EXERCISE PROMPT:
Up to the line containing "Rajesh Sharma", nothing is kept; from that line through the end of the data below, output every line exactly.

EXTRACTED ENTRIES:
#####

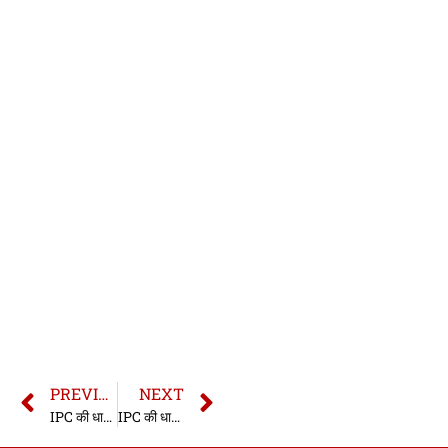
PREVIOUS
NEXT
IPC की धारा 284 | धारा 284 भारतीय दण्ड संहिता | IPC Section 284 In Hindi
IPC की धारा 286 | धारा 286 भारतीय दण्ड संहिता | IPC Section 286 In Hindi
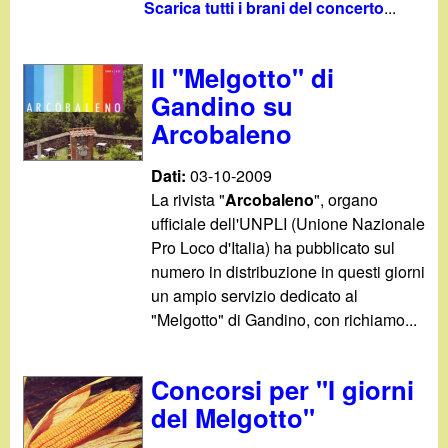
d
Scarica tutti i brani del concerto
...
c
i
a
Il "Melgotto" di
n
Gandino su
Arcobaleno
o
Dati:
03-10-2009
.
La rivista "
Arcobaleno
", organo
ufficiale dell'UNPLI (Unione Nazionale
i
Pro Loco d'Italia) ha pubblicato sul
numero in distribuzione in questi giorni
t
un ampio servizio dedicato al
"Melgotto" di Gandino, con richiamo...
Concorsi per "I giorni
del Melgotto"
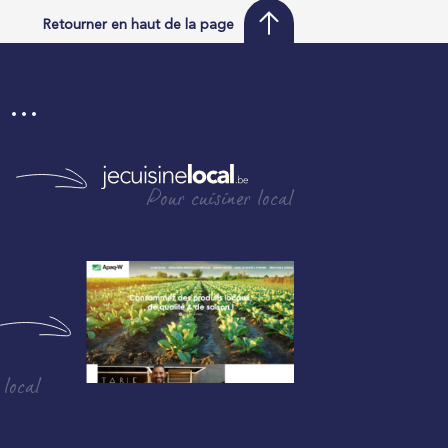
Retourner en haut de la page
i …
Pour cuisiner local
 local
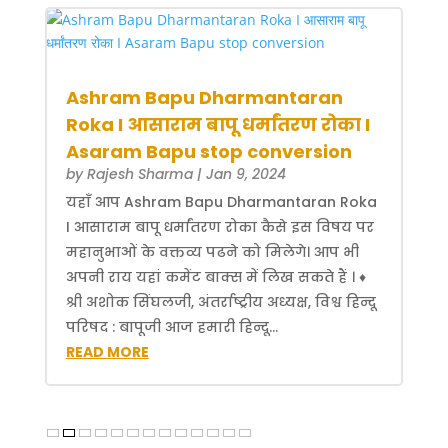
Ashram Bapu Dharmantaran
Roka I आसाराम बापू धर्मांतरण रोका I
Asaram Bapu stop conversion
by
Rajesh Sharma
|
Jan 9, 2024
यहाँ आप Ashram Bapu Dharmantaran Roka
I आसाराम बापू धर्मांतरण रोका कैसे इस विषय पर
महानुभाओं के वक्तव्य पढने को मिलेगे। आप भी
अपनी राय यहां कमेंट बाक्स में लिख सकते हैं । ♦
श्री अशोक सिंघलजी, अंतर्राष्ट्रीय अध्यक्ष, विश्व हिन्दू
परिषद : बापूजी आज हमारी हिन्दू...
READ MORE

#####

SOLVED EXERCISE:
Rajesh Sharma
|
Jan 9, 2024
यहाँ आप Ashram Bapu Dharmantaran Roka
I आसाराम बापू धर्मांतरण रोका कैसे इस विषय पर
महानुभाओं के वक्तव्य पढने को मिलेगे। आप भी
अपनी राय यहां कमेंट बाक्स में लिख सकते हैं । ♦
श्री अशोक सिंघलजी, अंतर्राष्ट्रीय अध्यक्ष, विश्व हिन्दू
परिषद : बापूजी आज हमारी हिन्दू...
READ MORE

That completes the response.